Los efectos de la sequía se agravaron porque solo la mitad de sus habitantes acató las medidas sugeridas por las autoridades, como la de bañarse dos veces por semana. Y porque Sudáfrica siempre ha dilapidado el agua. Consumía 250 litros diarios por persona cuando la media de los países desarrollados era de 170 litros (OMS).

Aunque se acepta que se trata de un fenómeno excepcional, la mayoría de los ambientalistas no descarta su relación con el calentamiento global. Para otros, es solo un fenómeno normal de periodo largo y frecuencia lenta: 1,1 sequías por siglo, y tildan a los primeros de “terroristas ambientales”. Pero Matt Ridley, el más tranquilo y optimista de los biólogos, considera prudente tomar en serio a los terroristas. “Así estén equivocados sus cálculos, es evidente que el ritmo del consumo puede estresar a la biosfera”.

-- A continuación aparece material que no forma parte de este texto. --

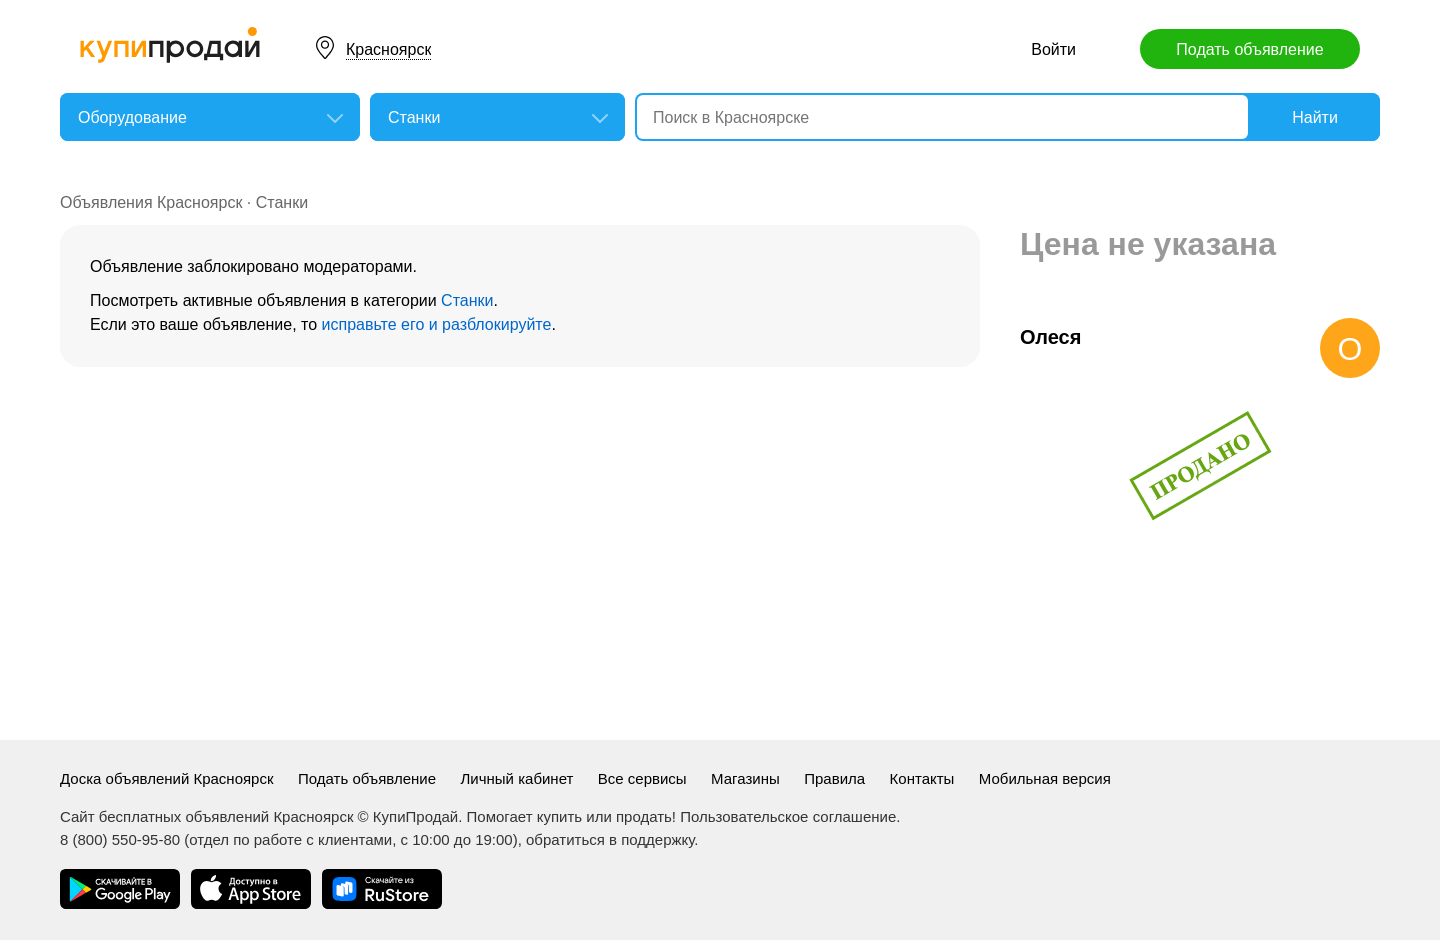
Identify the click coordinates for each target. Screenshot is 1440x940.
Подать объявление (1249, 49)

En Colombia, casi un tercio de la población rural, 3’250.000 personas, el equivalente a una ciudad como Cali, no tiene servicio de acueducto. Entre 1995 y 2015, la cobertura pasó del 41 al 73 %, una cifra muy pobre para los estándares de la OCDE. Y para la riqueza hídrica del país. La principal responsable es una señora demasiado conocida, la corrupción. Las partidas para los acueductos de Quibdó y Casanare se han evaporado varias veces. Los ríos de La Guajira los absorbe El Cerrejón, la compañía que entendió que lavar el carbón y refrigerar sus “topos” es mucho más importante que la irrelevante sed de cientos de miles de guajiros. Mientras tanto, los debates del país político giran en torno a una coma de un inciso de la JEP, cuando nos ponemos trascendentes, o sobre la marca de los zapatos de Petro, en los ratos libres.

Al tiempo que malgastamos el agua, la consideramos un fluido vital, algo capaz de purificarnos mediante inmersiones en los ríos, abluciones en los monasterios o duchas en los apartamentos. Siempre ha sido un espectáculo que “no podemos mirar sin un asombro antiguo”, en el río que pasa y permanece, en la lluvia que cae y permanece, y en el mar, que oscila con un latido vasto y cósmico.

Puede tomar todas las formas: el agua es aire en la nube, fuego en el rayo, tierra en el hielo y agua en el agua.

Como no se deja hendir —o mejor dicho: como “cicatriza” de manera instantánea—, el agua no es un buen soporte para la escritura, como la cera, la arena o el papel. Sin embargo, algunos persisten; como los barcos, que saben hendirla y dejan su huella en forma de estela; y las piedras, que se las arreglan para trazar allí círculos perfectos; o el poeta John Keats, cuyo epitafio es la única frase que las mareas no han podido borrar: “Aquí yace uno cuyo nombre fue escrito sobre el agua”.

Hay un precepto sufí que nos advierte: “Cuídala, fue tu primer juguete y será tu último alimento”.